Vindicator Logo

Property code for Hubbard devised

By Linda Linonis

Monday, March 22, 2010

By LINDA M. LINONIS

linonis@vindy.com

Hubbard Township

The work of the Hubbard Township Property Maintenance Code Committee is now in the hands of Mark Finamore, township legal counsel.

John Pieton, zoning administrator, said the 11-member committee met four times — twice in January and twice in February — and devised a comprehensive draft report about standards for property maintenance.

“In just two months, we took a major step,” Pieton said.

The committee’s purpose was to develop a maintenance code, and now that it’s been done, the committee will disband.

“It’s at the attorney level now,” Pieton said. “He makes sure everything is legal.”

After getting the OK from legal counsel, the report then will go to the zoning commission for review.

“The commission will take the report under advisement, then schedule a public meeting,” Pieton said. “It may be tweaked,” he said of the maintenance-code document.

Recommendations garnered by the zoning commission chaired by Ray McElroy and at the public meeting will be turned over to township trustees, who will conduct another public meeting for any other input.

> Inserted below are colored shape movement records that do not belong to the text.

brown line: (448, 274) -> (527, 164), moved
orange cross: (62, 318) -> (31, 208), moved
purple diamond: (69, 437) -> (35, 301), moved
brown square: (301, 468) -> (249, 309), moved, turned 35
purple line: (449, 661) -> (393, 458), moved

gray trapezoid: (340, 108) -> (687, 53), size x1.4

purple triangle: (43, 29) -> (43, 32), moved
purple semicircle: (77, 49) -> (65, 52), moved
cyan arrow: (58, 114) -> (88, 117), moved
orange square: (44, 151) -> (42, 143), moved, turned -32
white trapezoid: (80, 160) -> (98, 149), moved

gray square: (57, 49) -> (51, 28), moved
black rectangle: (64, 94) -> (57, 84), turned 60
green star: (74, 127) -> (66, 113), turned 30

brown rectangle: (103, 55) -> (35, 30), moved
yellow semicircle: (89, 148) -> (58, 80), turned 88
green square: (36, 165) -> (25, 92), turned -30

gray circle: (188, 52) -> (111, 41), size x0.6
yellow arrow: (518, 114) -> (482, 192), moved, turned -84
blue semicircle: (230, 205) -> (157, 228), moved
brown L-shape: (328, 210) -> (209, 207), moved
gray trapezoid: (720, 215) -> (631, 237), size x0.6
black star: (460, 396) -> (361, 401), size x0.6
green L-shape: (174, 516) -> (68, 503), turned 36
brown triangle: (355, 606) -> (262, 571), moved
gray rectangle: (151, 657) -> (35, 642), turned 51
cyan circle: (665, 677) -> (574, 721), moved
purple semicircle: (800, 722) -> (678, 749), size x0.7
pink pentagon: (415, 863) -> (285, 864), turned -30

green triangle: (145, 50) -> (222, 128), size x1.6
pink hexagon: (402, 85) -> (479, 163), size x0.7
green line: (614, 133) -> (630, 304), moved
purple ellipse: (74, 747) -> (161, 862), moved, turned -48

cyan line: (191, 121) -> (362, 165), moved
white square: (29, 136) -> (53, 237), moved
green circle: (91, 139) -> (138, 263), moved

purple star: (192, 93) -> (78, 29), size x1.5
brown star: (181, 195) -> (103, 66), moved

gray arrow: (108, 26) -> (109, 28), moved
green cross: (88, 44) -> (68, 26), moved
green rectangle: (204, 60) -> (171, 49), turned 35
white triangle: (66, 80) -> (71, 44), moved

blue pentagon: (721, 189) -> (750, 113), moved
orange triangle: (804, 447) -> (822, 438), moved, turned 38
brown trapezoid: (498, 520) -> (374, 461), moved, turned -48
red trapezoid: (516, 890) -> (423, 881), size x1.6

When trustees approve the maintenance code in its final version, it will take 30 days for it to go into effect.

“It then will be a part of the official zoning code,” Pieton said.

The committee was: Bill Marx, chairman; Ed Wolfinger, vice chairman; Debbie Menendez, secretary; and members Bob Brockett, John Chaney, Dave Conzett, John Ferencak, Bill Headwell, James Jordan, Dorothy McCabe and Bob Vukovich.

In a statement to trustees and the zoning commission, the committee wrote, in part, that the code recommendations are for “protecting property values and improving the quality of life in our township.”

The goal of the panel through the code was to establish, in part, “minimum standards for maintaining residential, commercial and industrial quality” and “avoid blighting effects, fixing responsibilities of owners, operators and occupants of structures and premises and providing for administration, enforcement and penalties.”

The code, in part, addresses exterior premises, paint, vegetation and stairways.